I owned a G1 for a month and returned it, partly based on T-moblie's reception in my area, and partly based on the stability of the phone. I looked at the Nexus 1 and S and I was disappointed with both. The N1 didn't have a subsidy with AT&T (and there is no discount plan as there is with T-mobile when you own your phone). The Nexus S had some interesting features, but it didn't work with AT&T (I think an upcoming version will), and if I were to switch to T-mobile again just to get this phone, it didn't even have 4G (that was crazy). If the Motorola Atrix where a Nexus M (stock Gingerbread, no Blur, no locked boot loader). I'd probably have it now even though it's back camera is so-so, and I don't like pentile displays. I agree, it doesn't make sense for Google to sell phones, that's not what I meant - the manufacturers sell the phones and the carriers subsidize them, but they are under tigher requirements to be referred to as Nexus devices.

I have lots of reasons I'm done with Apple now, but the frustration I experienced with the 3G is a significant one. At least if I had kept my G1, I could have rooted it and put Cyanogen on it. I can jailbreak my iPhone too, but everything I read says there is nothing that is going to help with performance issues. Other issues are: I want sideloading of apps (so I probably have to leave AT&T unless I root and in that case, I could jailbreak an iPhone to get the same result), I want access to Google's more advanced services (e.g. Navigation), and I want to get a bigger screen phone (if the iPhone 5 came out with a 4.5" screen, I don't think I'd stay, but I'd take a look). Even with the criticisms of Google on not releasing Honeycomb AOSP yet, I do consider the more openness of the framework preferable to Apple.

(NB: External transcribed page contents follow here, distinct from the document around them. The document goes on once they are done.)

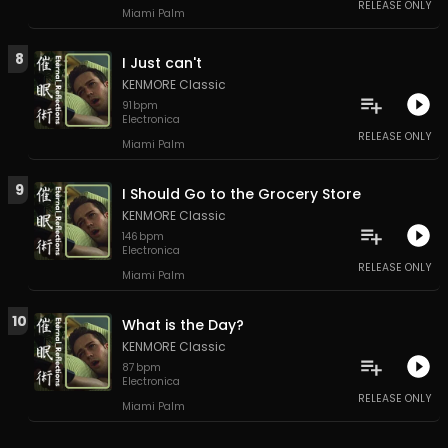
RELEASE ONLY
Miami Palm
8
I Just can't
KENMORE Classic
91
bpm
Electronica
RELEASE ONLY
Miami Palm
9
I Should Go to the Grocery Store
KENMORE Classic
146
bpm
Electronica
RELEASE ONLY
Miami Palm
10
What is the Day?
KENMORE Classic
87
bpm
Electronica
RELEASE ONLY
Miami Palm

Comment Re:Better to not have a tablet phone distinction (Score 1) 231

If the only difference between Android 3.0 (which admittedly, I have not tried - just seen some videos such as http://ces.cnet.com/8301-32254_1-20027466-283.html) and 2.3 is the About Screen, then I wouldn't care (nor would I understand why there are two versions). But it looks like there is a fair amount of difference to me (perhaps not in Google Maps, but many of the other programs). I don't know how much is the apps and how much is the underlying OS, but it doesn't really matter - most people, including me, think of an Android release as the whole package.

I'm arguing against this difference - I think it would have been better to make Honeycomb as simply the next version of Android which included more features that allowed it to be configured to work better on tablets, but would still work just as fine for small screen phones and any size in between. So I hope they merge the two on the next iteration (whatever the number is).